Je suis lassé des débats politiques entre fractions de groupuscules d’extrême gauche. Mon ami Gérard-Aimé, Président de la coopérative de l’agence est lui aussi fatigué.  Je démissionne de mes fonctions et pars à la campagne avec Danielle Guardiola dans la maison de Francine Bajande. C’est là que nous apprenons le putsch.

J’ai envie de retourner travailler, de retourner au reportage. Mis à part des voyages en Algérie, j’ai peu voyagé faute de moyens financiers. L’occasion est trop belle. Quelques coups de téléphone dans des rédactions… J’ai 26 ans, je suis journaliste depuis quatre ans. J’ai donc peu d’expérience.

De coup de téléphone en coup de téléphone, j’arrive à la rédaction d’Hupper International Presse. C’est une petite agence de photos dont j’ai vu la signature dans des journaux de gauche et d’extrême gauche. Il semble qu’elle ait les mêmes clients que Fotolib. Patrick Souillard, le directeur est d’accord pour me faire une accréditation et me donner de quoi acheter un billet d’avion. Formidable, sauf que l’aéroport est fermé. Je partirai finalement avec le premier vol autorisé à se poser à Lisbonne. Dans le même avion, il y a Mário Soares… Mais je ne le connais pas, donc il n’y aura pas de photo !

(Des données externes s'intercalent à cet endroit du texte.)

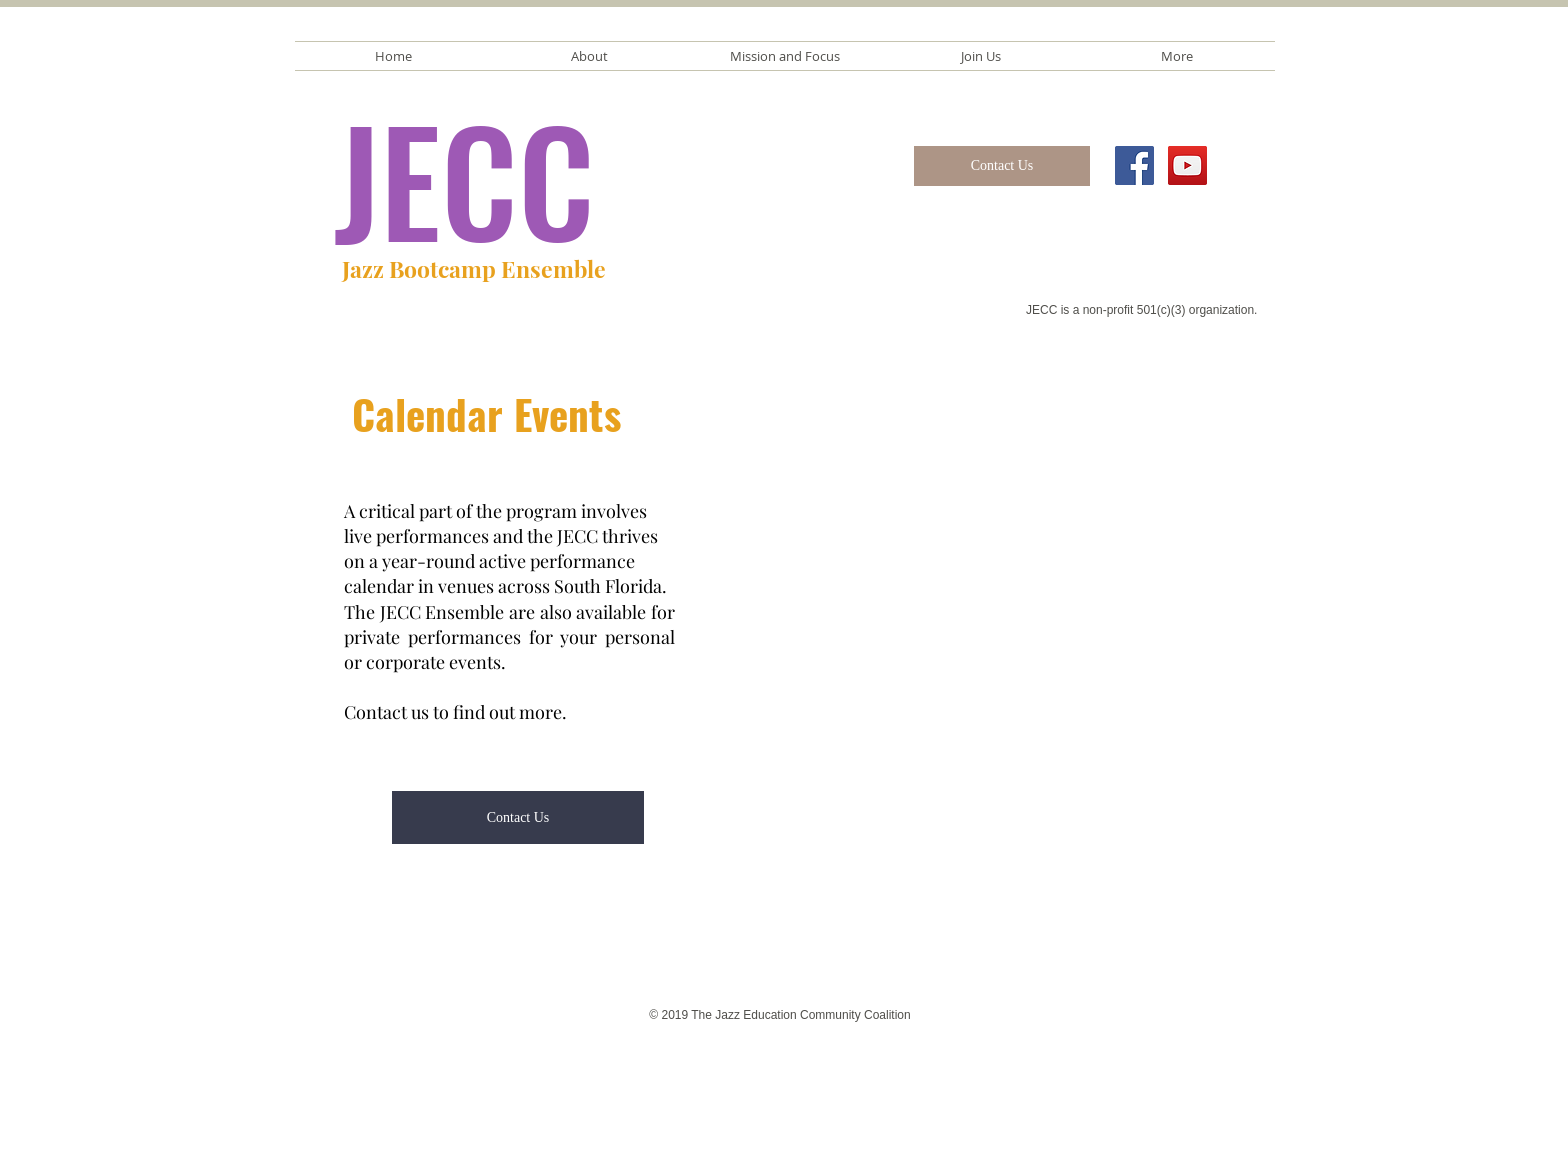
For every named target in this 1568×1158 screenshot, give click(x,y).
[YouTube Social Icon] (1187, 165)
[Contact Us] (1002, 166)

Chaque année je repense à ces moments exceptionnels vécus à Lisbonne et que j’ai déjà racontés ici. Cette expérience de « hot news », la première et la dernière me marquera à jamais et fait que des années après je comprends toujours les raisons qui poussent les photojournalistes à sauter dans le premier avion pour être là où ça se passe.